In the records below, find the line with "e Retail Business" and the line with "Business,’ Brian Walker"; return exactly those lines and every line between them.

Records for the exercise:

◆ ◆ ◆ ◆ ◆ ◆ ◆

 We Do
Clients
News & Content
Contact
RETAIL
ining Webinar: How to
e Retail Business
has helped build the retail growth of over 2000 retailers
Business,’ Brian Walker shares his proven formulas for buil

◆ ◆ ◆ ◆ ◆ ◆ ◆

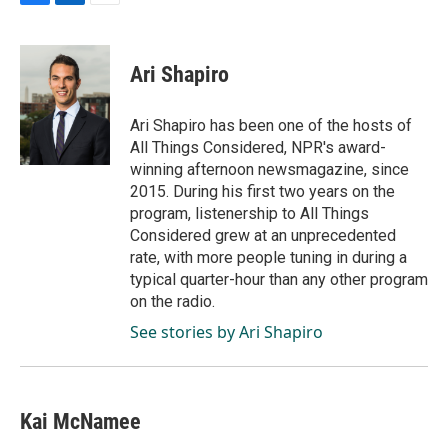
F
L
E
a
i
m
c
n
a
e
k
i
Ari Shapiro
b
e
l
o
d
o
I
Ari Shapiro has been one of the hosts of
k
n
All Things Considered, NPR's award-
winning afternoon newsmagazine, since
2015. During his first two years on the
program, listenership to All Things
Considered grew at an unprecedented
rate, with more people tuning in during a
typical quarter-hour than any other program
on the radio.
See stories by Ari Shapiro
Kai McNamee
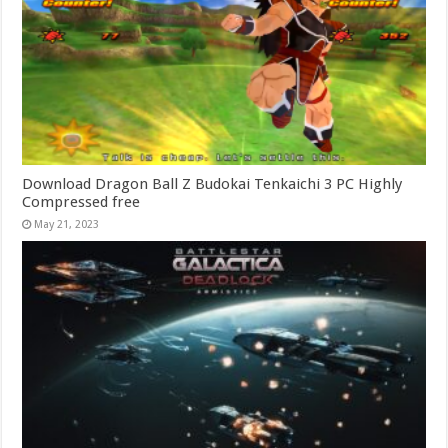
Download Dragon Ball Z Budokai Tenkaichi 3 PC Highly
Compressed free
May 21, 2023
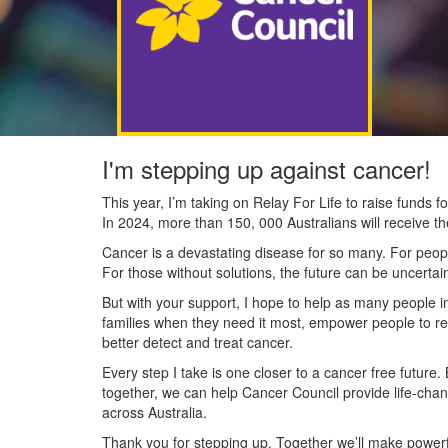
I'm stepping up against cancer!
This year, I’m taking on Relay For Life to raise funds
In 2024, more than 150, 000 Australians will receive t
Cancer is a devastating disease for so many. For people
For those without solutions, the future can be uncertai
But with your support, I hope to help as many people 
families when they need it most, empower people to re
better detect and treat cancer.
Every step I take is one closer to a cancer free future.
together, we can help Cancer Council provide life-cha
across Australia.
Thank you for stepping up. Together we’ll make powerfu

◆ ◆ ◆ ◆ ◆ ◆ ◆

Exercise output:
e Retail Business
has helped build the retail growth of over 2000 retailers
Business,’ Brian Walker shares his proven formulas for buil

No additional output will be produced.